Quanta

August 1st, 2001 - September 1st, 2005

Categories: Networking

About

Quanta is a cross-platform adaptive networking toolkit that supports the data delivery requirements of interactive and bandwidth-intensive applications. Programmers can specify the data transfer characteristics of their applications at a high level, which Quanta then transparently translates into appropriate networking decisions. Quanta latest release is compliant with both 32-bit and 64-bit architectures.

Quanta’s innovative techniques accelerate data distribution for applications that require access to massive amounts of data at extremely high speeds. It provides data transport protocols, including Parallel TCP, Forward Error Correction (FEC) and Reliable Blast UDP (RBUDP), a UDP-based scheme to accelerate reliable data transmission over fat networks. LambdaStream, a streaming protocol currently under development, provides high-speed streaming transfers for ultra-high-resolution images over long-distance high-bandwidth networks.
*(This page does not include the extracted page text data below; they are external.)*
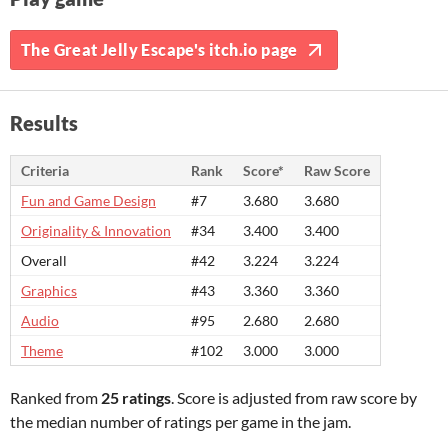
The Great Jelly Escape's itch.io page
Results
Criteria
Rank
Score*
Raw Score
Fun and Game Design
#7
3.680
3.680
Originality & Innovation
#34
3.400
3.400
Overall
#42
3.224
3.224
Graphics
#43
3.360
3.360
Audio
#95
2.680
2.680
Theme
#102
3.000
3.000
Ranked from
25 ratings
. Score is adjusted from raw score by
the median number of ratings per game in the jam.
In the near future, Quanta will allow applications to reserve, provision and make optimum use of light paths in all-optical networks, using Photonic Interdomain Negotiator (PIN), an inter-domain optical signaling gateway currently under development (supported by NSF SCI-0123399). PIN will enable applications to make light-path reservations spanning multiple optical domains. The PIN services layer supports inter-domain routing, signaling and global resource discovery. It translates Quanta’s application-initiated signaling requests into native signaling protocols for each sub-domain, allowing applications to be coded once, yet operate over heterogeneous optical domains.

The following application toolkits rely on the Quanta communications middleware:


Unified Collaboratory for Analyzing Networks (UCAN) UCAN is a tool for collaborative network performance monitoring, testing and management. Network tests can be triggered on remote machines in conjunction with application performance, thus facilitating detection of bottlenecks in performance.